The Request generic parameters
The Request interface accepts four type parameters, in this order:
Request<Params, ResBody, ReqBody, Query>
| Position | Parameter | Controls |
|---|---|---|
| 1 | Params | req.params — route parameters like :id |
| 2 | ResBody | the response body type (rarely set on Request) |
| 3 | ReqBody | req.body — the parsed request payload |
| 4 | Query | req.query — the parsed query string |
The order is easy to trip over because ResBody sits in the middle. A common mistake is putting the body type in position two; remember that params, then response, then request body, then query. You only need to supply parameters up to the last one you care about — the rest default to permissive types.
import express, { Request, Response } from 'express';
const app = express();
app.use(express.json());
interface UserParams {
id: string;
}
interface CreateUserBody {
name: string;
email: string;
}
interface UserQuery {
include?: 'orders' | 'profile';
}
Tip: Route params are always strings, even for numeric IDs like
/users/42. Typeidasstringand convert withNumber(req.params.id)inside the handler.
Typed route handlers
Pass your interfaces to Request at the point you declare the handler. TypeScript then narrows req.params, req.body, and req.query so accessing an unknown field or assigning the wrong type fails to compile.
app.post(
'/users/:id',
(req: Request<UserParams, unknown, CreateUserBody, UserQuery>, res: Response) => {
const { id } = req.params; // string
const { name, email } = req.body; // CreateUserBody — fully typed
const include = req.query.include; // 'orders' | 'profile' | undefined
console.log(`Updating ${id} (${name}) include=${include}`);
res.sendStatus(204);
},
);
If a caller tries req.body.role, the compiler rejects it because CreateUserBody has no role field. That single guarantee eliminates a whole category of typos.

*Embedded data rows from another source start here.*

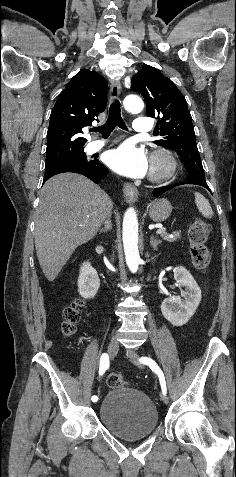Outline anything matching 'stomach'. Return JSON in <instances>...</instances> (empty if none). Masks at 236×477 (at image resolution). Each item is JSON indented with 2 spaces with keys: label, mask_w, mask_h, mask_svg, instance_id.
Returning <instances> with one entry per match:
<instances>
[{
  "label": "stomach",
  "mask_w": 236,
  "mask_h": 477,
  "mask_svg": "<svg viewBox=\"0 0 236 477\" xmlns=\"http://www.w3.org/2000/svg\"><path fill=\"white\" fill-rule=\"evenodd\" d=\"M172 212V206L167 199L161 198L151 203L149 216L154 222L165 221Z\"/></svg>",
  "instance_id": "1"
}]
</instances>
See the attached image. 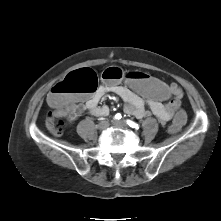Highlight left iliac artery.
<instances>
[{
	"mask_svg": "<svg viewBox=\"0 0 221 221\" xmlns=\"http://www.w3.org/2000/svg\"><path fill=\"white\" fill-rule=\"evenodd\" d=\"M126 123L131 127V128H135V129H139V125L135 122H133L132 120H127Z\"/></svg>",
	"mask_w": 221,
	"mask_h": 221,
	"instance_id": "1",
	"label": "left iliac artery"
}]
</instances>
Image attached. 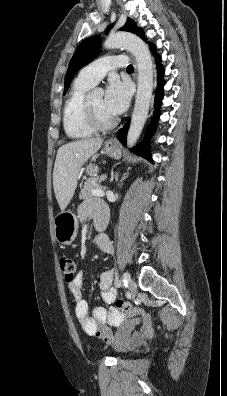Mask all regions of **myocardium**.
I'll return each mask as SVG.
<instances>
[{
  "label": "myocardium",
  "instance_id": "obj_1",
  "mask_svg": "<svg viewBox=\"0 0 227 396\" xmlns=\"http://www.w3.org/2000/svg\"><path fill=\"white\" fill-rule=\"evenodd\" d=\"M84 112L89 125L95 130H107L114 127L117 123L116 118L104 120L102 119L95 109L93 108L90 100L87 98L84 102Z\"/></svg>",
  "mask_w": 227,
  "mask_h": 396
}]
</instances>
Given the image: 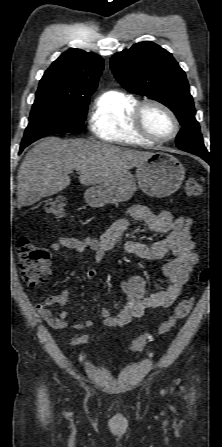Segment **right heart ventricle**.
Listing matches in <instances>:
<instances>
[{
	"label": "right heart ventricle",
	"mask_w": 222,
	"mask_h": 447,
	"mask_svg": "<svg viewBox=\"0 0 222 447\" xmlns=\"http://www.w3.org/2000/svg\"><path fill=\"white\" fill-rule=\"evenodd\" d=\"M139 100L120 90L103 92L95 101L90 118V129L95 137L105 142L133 145L151 144L134 127L132 114Z\"/></svg>",
	"instance_id": "right-heart-ventricle-1"
}]
</instances>
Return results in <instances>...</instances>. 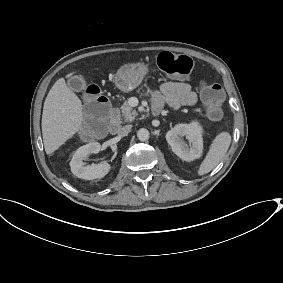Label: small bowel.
<instances>
[{
    "label": "small bowel",
    "instance_id": "1",
    "mask_svg": "<svg viewBox=\"0 0 283 283\" xmlns=\"http://www.w3.org/2000/svg\"><path fill=\"white\" fill-rule=\"evenodd\" d=\"M197 94L185 82H166L160 90L153 94L154 106L160 108L168 106L179 109L182 106H193L197 102Z\"/></svg>",
    "mask_w": 283,
    "mask_h": 283
}]
</instances>
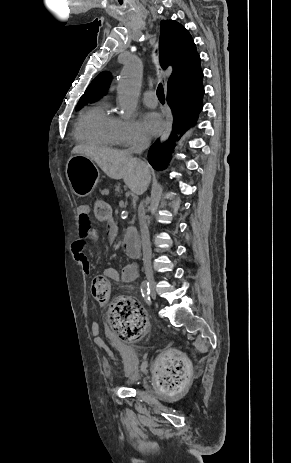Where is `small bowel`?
<instances>
[{"label": "small bowel", "mask_w": 291, "mask_h": 463, "mask_svg": "<svg viewBox=\"0 0 291 463\" xmlns=\"http://www.w3.org/2000/svg\"><path fill=\"white\" fill-rule=\"evenodd\" d=\"M103 220L107 221L108 243L111 246H114L117 243L116 238L118 229L110 216ZM98 238L99 232L97 227L90 221L88 207H80L78 215V235L71 244V251L75 261L86 274L91 272V267L85 254L87 240H98ZM104 276L114 281L132 282L136 279L137 273L132 265H127L121 272L115 268H107L104 271ZM95 331L97 332V329H95Z\"/></svg>", "instance_id": "c3829d8e"}]
</instances>
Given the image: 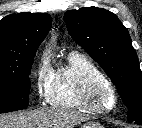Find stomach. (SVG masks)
I'll use <instances>...</instances> for the list:
<instances>
[{
	"label": "stomach",
	"instance_id": "stomach-1",
	"mask_svg": "<svg viewBox=\"0 0 142 128\" xmlns=\"http://www.w3.org/2000/svg\"><path fill=\"white\" fill-rule=\"evenodd\" d=\"M81 128H104L101 124L94 121H88L82 125Z\"/></svg>",
	"mask_w": 142,
	"mask_h": 128
}]
</instances>
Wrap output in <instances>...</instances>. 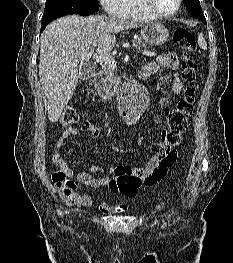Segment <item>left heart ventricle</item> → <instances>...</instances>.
<instances>
[{
  "instance_id": "left-heart-ventricle-1",
  "label": "left heart ventricle",
  "mask_w": 233,
  "mask_h": 263,
  "mask_svg": "<svg viewBox=\"0 0 233 263\" xmlns=\"http://www.w3.org/2000/svg\"><path fill=\"white\" fill-rule=\"evenodd\" d=\"M155 8L162 13H171L175 10L177 0H152Z\"/></svg>"
}]
</instances>
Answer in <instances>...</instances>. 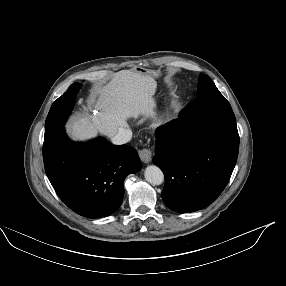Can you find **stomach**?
Returning <instances> with one entry per match:
<instances>
[{
	"mask_svg": "<svg viewBox=\"0 0 286 286\" xmlns=\"http://www.w3.org/2000/svg\"><path fill=\"white\" fill-rule=\"evenodd\" d=\"M136 71L142 73V74H150V75H153V76H158L159 74L157 72H152V71H149V70H146V69H143V68H137Z\"/></svg>",
	"mask_w": 286,
	"mask_h": 286,
	"instance_id": "obj_1",
	"label": "stomach"
}]
</instances>
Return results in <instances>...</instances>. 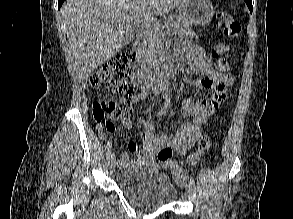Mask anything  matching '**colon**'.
<instances>
[{"label": "colon", "instance_id": "obj_1", "mask_svg": "<svg viewBox=\"0 0 293 219\" xmlns=\"http://www.w3.org/2000/svg\"><path fill=\"white\" fill-rule=\"evenodd\" d=\"M219 24L226 36L237 37L240 34L241 26L234 15L224 11L219 15ZM228 47L223 43H218L212 48V55L216 58V68L222 74H229V63L224 57ZM137 59L135 52L117 56L103 64L95 73L90 75V85L101 91H113L123 98L121 102L116 99L96 100L92 105V113L99 129L108 133L114 132L117 121L129 119L132 111V100L134 91L129 85V77L132 67ZM210 138L208 135L201 137L197 150L190 154L185 161L187 165L195 164L209 149ZM173 150L164 147L158 151L157 157L165 166L174 168L177 175H181L178 164L172 161Z\"/></svg>", "mask_w": 293, "mask_h": 219}]
</instances>
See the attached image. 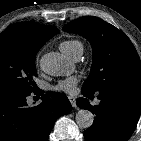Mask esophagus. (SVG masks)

Typing the response payload
The Response interface is also generic: Response<ResBody>. Setting it constrains res.json() and res.send() to accept only that shape, so your handler can’t accidentally return the wrong object.
interface User {
id: string;
name: string;
email: string;
}
app.get(
'/users/:id',
async (req: Request<UserParams>, res: Response<User>) => {
const user = await db.findUser(req.params.id);
res.json(user); // ✅ must match User
},
);
Now res.json({ id, name }) (missing email) is a compile error. For endpoints that return either a success body or an error envelope, use a union as the ResBody type:
interface ApiError {
error: string;
}
app.get(
'/users/:id',
async (req: Request<UserParams>, res: Response<User | ApiError>) => {
const user = await db.findUser(req.params.id);
if (!user) {
return res.status(404).json({ error: 'User not found' });
}
res.json(user);
},
);
Output:
HTTP/1.1 404 Not Found
Content-Type: application/json; charset=utf-8
{"error":"User not found"}
Reusing types with a handler alias
Repeating four generics on every route is noisy. Extract a RequestHandler-style alias so each endpoint reads cleanly and the types stay in one place.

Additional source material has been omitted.